Catlicks and Proddy Dogs
Well those nasty Roman Catholics have been at it again I see. Sneakily offering to take on board, re-train and re-ordain, some of our nice Anglican clergy. They’re going to jump ship in their thousands, the Church of England will be brought to its knees, all our churches will return to Catholic safe hands and Christendom as we know it will cease to exist. We’ll all be genuflecting in the streets and it will all become like those awful foreign countries with their tacky plastic madonnas and disgusting relics-nice to visit, but you wouldn’t want to live there.
Hold on, wait a minute, no it’s not the awful ‘Latin Mission’ at all: its the fuddy duddy, trendy wendy, beardy wierdy, trying too hard, wishy washy, Church of England that’s to blame. Yes, its them: wilfully ordaining women as priests, knowing that some people just won’t like it and then compounding the problem by marching gamely towards women bishops and all the while diluting the strong meat of the Gospel, appointing athiest bishops, allowing men with silly haircuts to become vicars, colluding with the secular State that wants to get rid of Christmas, capitulating to the Muslims and just- well just not being like I want it to be.

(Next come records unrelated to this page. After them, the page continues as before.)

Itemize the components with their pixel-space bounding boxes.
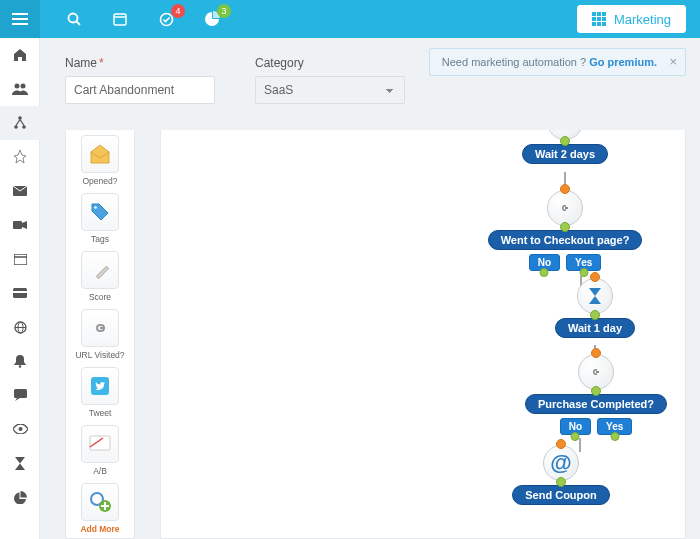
svg-rect-8: [592, 17, 596, 21]
link-icon: [81, 309, 119, 347]
category-group: Category SaaS: [255, 56, 405, 104]
svg-rect-12: [597, 22, 601, 26]
checkout-no[interactable]: No: [529, 254, 560, 271]
content: Need marketing automation ? Go premium. …: [40, 38, 700, 539]
hourglass-icon: [577, 278, 613, 314]
svg-point-18: [22, 125, 26, 129]
svg-rect-11: [592, 22, 596, 26]
svg-rect-23: [14, 254, 27, 265]
topbar: 4 3 Marketing: [0, 0, 700, 38]
menu-toggle[interactable]: [0, 0, 40, 38]
envelope-open-icon: [81, 135, 119, 173]
svg-point-33: [94, 206, 97, 209]
nav-eye[interactable]: [0, 412, 40, 446]
svg-line-20: [20, 120, 24, 126]
name-group: Name*: [65, 56, 215, 104]
category-label: Category: [255, 56, 405, 70]
at-icon: @: [543, 445, 579, 481]
svg-rect-7: [602, 12, 606, 16]
link-icon: [578, 354, 614, 390]
data-icon[interactable]: 3: [203, 10, 221, 28]
notice-close[interactable]: ×: [669, 55, 677, 68]
go-premium-link[interactable]: Go premium.: [589, 56, 657, 68]
add-more-icon: [81, 483, 119, 521]
link-icon: [547, 190, 583, 226]
notice-text: Need marketing automation ?: [442, 56, 589, 68]
svg-rect-36: [90, 436, 110, 450]
nav-chart[interactable]: [0, 480, 40, 514]
premium-notice: Need marketing automation ? Go premium. …: [429, 48, 686, 76]
category-select[interactable]: SaaS: [255, 76, 405, 104]
node-checkout-question[interactable]: Went to Checkout page? No Yes: [465, 190, 665, 271]
clock-icon: [547, 130, 583, 140]
node-send-coupon[interactable]: @ Send Coupon: [501, 445, 621, 505]
twitter-icon: [81, 367, 119, 405]
palette-tags[interactable]: Tags: [71, 193, 129, 244]
name-label: Name*: [65, 56, 215, 70]
nav-contacts[interactable]: [0, 72, 40, 106]
pencil-icon: [81, 251, 119, 289]
ab-test-icon: [81, 425, 119, 463]
tag-icon: [81, 193, 119, 231]
nav-chat[interactable]: [0, 378, 40, 412]
svg-line-19: [16, 120, 20, 126]
svg-point-15: [21, 84, 26, 89]
flow-canvas[interactable]: Wait 2 days Went to Checkout page? No Ye…: [160, 130, 686, 539]
svg-point-16: [18, 116, 22, 120]
calendar-icon[interactable]: [111, 10, 129, 28]
palette: Opened? Tags Score URL Visited? Tweet A/…: [65, 130, 135, 539]
search-icon[interactable]: [65, 10, 83, 28]
svg-rect-22: [13, 221, 22, 229]
node-wait-1-day[interactable]: Wait 1 day: [545, 278, 645, 338]
svg-point-0: [68, 13, 77, 22]
topbar-icons: 4 3: [65, 10, 221, 28]
svg-point-17: [14, 125, 18, 129]
svg-rect-26: [13, 291, 27, 293]
palette-add-more[interactable]: Add More: [71, 483, 129, 534]
svg-line-1: [76, 21, 80, 25]
purchase-yes[interactable]: Yes: [597, 418, 632, 435]
nav-card[interactable]: [0, 276, 40, 310]
svg-point-30: [19, 365, 22, 368]
svg-rect-2: [114, 14, 126, 25]
checkout-yes[interactable]: Yes: [566, 254, 601, 271]
palette-opened[interactable]: Opened?: [71, 135, 129, 186]
svg-rect-10: [602, 17, 606, 21]
data-badge: 3: [217, 4, 231, 18]
svg-point-32: [18, 427, 22, 431]
nav-hourglass[interactable]: [0, 446, 40, 480]
marketing-button[interactable]: Marketing: [577, 5, 686, 33]
node-purchase-question[interactable]: Purchase Completed? No Yes: [511, 354, 681, 435]
palette-tweet[interactable]: Tweet: [71, 367, 129, 418]
svg-rect-31: [14, 389, 27, 398]
svg-rect-6: [597, 12, 601, 16]
svg-point-14: [15, 84, 20, 89]
purchase-no[interactable]: No: [560, 418, 591, 435]
svg-rect-5: [592, 12, 596, 16]
palette-ab[interactable]: A/B: [71, 425, 129, 476]
palette-score[interactable]: Score: [71, 251, 129, 302]
nav-pin[interactable]: [0, 140, 40, 174]
nav-globe[interactable]: [0, 310, 40, 344]
left-nav: [0, 38, 40, 539]
nav-home[interactable]: [0, 38, 40, 72]
marketing-label: Marketing: [614, 12, 671, 27]
alerts-icon[interactable]: 4: [157, 10, 175, 28]
palette-url-visited[interactable]: URL Visited?: [71, 309, 129, 360]
alerts-badge: 4: [171, 4, 185, 18]
nav-automation[interactable]: [0, 106, 40, 140]
grid-icon: [592, 12, 606, 26]
nav-mail[interactable]: [0, 174, 40, 208]
svg-rect-34: [96, 266, 108, 278]
canvas-wrap: Opened? Tags Score URL Visited? Tweet A/…: [65, 130, 686, 539]
nav-bell[interactable]: [0, 344, 40, 378]
name-input[interactable]: [65, 76, 215, 104]
nav-video[interactable]: [0, 208, 40, 242]
nav-window[interactable]: [0, 242, 40, 276]
node-wait-2-days[interactable]: Wait 2 days: [515, 130, 615, 164]
svg-rect-9: [597, 17, 601, 21]
svg-rect-13: [602, 22, 606, 26]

Just a minute, its not the Catholics or the Anglicans at all, its the athiests: crudely arguing, religion hating alternative bigots who are just being really nasty to us lovely Christians and, well, haven’t got the point. They’re the ones to blame. I know what I’d do, I’d hang them and flog them and then kill them! Oh, no, that’s been tried before. No, I’d argue reasonably with them whilst smugly claiming that my truth is indeed better theirs and we’re right really, and always have been.
If I might make a plea for authentic Anglicanism over and above the caterwauling of the media and the anguished cries of those who don’t really care anyway, I would suggest that we are all adults here and that we enjoy an unprecedented and cherished religious freedom and toleration. The (highly intelligent, faithful and concerned) leaders of the Church of England, including its bishops, are confronting real and hard issues: the justice of equal rights for women , for understanding and acceptance of those whose sexuality is different from that of the majority, the problem of faithfully and creatively demonstrating a robust, credible and meaningful Gospel to a world awash with self-interest and greed and with the human outcasts these priorities create. Meanwhile, the Catholic Church also struggles with these concerns as well, but chooses the route of strong, centralised authority to address them.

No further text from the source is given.